06 November 2012 12:43 [Source: ICIS news]
By Michelle Klump
HOUSTON (ICIS)--As the 2013 contract negotiation season heats up, participants in the US polypropylene (PP) market are facing a new wrinkle with producers who are seeking to move away from cost-plus pricing.
Currently, market participants estimate that more than 90% of US PP customers are locked in to a formula-based contract, which follows the monthly polymer-grade propylene (PGP) cost.
The formula allows for a set margin on top of any movement in the monthly PGP contract, depending upon the size of the buyer. So for instance, a small volume buyer would pay the PGP cost plus a margin of somewhere around 11-13 cents/lb ($243-287/tonne, €189-224/tonne).
While formula pricing offers clarity to buyers and suppliers who never have to argue about what prices will be, many suppliers say it is time for a change.
"Monomer plus does not make any sense any more," said one producer, who said it is in the process of negotiating with customers to move toward more market-based pricing. "All of the profits we are adding are coming from our contract for monomer. It is not healthy ... it's not profitable."
The problem with the formula-based contracts, suppliers say, is that they have essentially removed all margin from the business. While producers are able to recoup the costs when feedstocks rise, they are not able to increase prices when other costs, such as fuel, transportation or overhead, rise.
"If I am a processor [producer] and my freight goes up by 10% but monomer goes down for three months, I'm still up 10% on my freight, but my margin gets cut even more," said a distributor. "They have got to do something to get away from monomer."
It is difficult to pinpoint exactly when the market moved to monomer-plus contracts, but sources say the trend has been in place for at least the last five years.
"I think some of it traces back to when PP was long," said Phillip Karig, managing director of the Mathelin Bay Associates LLC, a US and European plastics industry consultant. "If you are a resin producer and the product is long, you want to go to a cost-plus type formula, because you want to be able to pass along your raw material costs."
Karig suggested any move away from formula pricing would signify a fundamental shift in the way producers are viewing the market.
"For them to want to move away from a raw material-type formula tells me that they think the market is going to tighten up one way or another," he said.
That is, in fact, what some producers have argued.

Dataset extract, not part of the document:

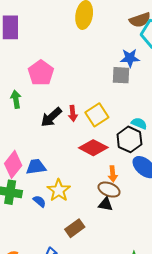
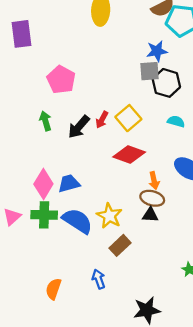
green arrow: (16, 99) -> (45, 121), moved
red arrow: (73, 113) -> (102, 120), turned 42
black hexagon: (129, 139) -> (166, 83), moved
yellow star: (59, 190) -> (109, 216), moved
blue semicircle: (39, 201) -> (77, 221), size x2.0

In a 29 October letter to US PP customers, INEOS said 19% of North American PP capacity has closed over the past five years, and additional PP assets have lost enough feedstock supply to keep them from achieving full production levels.
"As a result, the polypropylene industry now lacks the slack capacity it has historically had to handle significant demand increases or even short term disruptions to production, whether due to weather or other causes," the letter states.
Producers are arguing that in a tighter market, supply and demand fundamentals should play a more significant role in price negotiations than feedstock costs.
Such a move away from formula-based contracts could benefit buyers, particularly if it helps to curb some of the volatility in the market.
One buyer said market pricing would benefit large buyers, but could be bad for small-volume buyers.
"It would take some time, but once margin is brought back into the producer side of the business, then larger buyers should be able to differentiate themselves from the small to medium-sized buyers," the buyer said.
Producers said they have already seen some willingness among large buyers to move away from formula-based pricing. But the transition will not be an easy one, and some market participants say they are not convinced it will happen.
It is not clear that all producers support the move to market-based or index-based pricing. Some market participants have argued it will be difficult for some producers to make the shift without support from the rest of the market.
Additionally, some producers are hedging their bets, offering monomer-plus contracts with additional margin built into the contract. So for instance, instead of a small-volume buyer paying PGP plus 13 cents/lb, they might pay PGP plus 15 cents/lb in 2013.
"I would say the goal is to improve the margin either way," said one producer, who said negotiations are taking place with both monomer-plus and market-based contracts being offered. "It is premature to say one way or another as far as what is really going to happen ... I think this industry is going to try to get improvement in whichever way they can."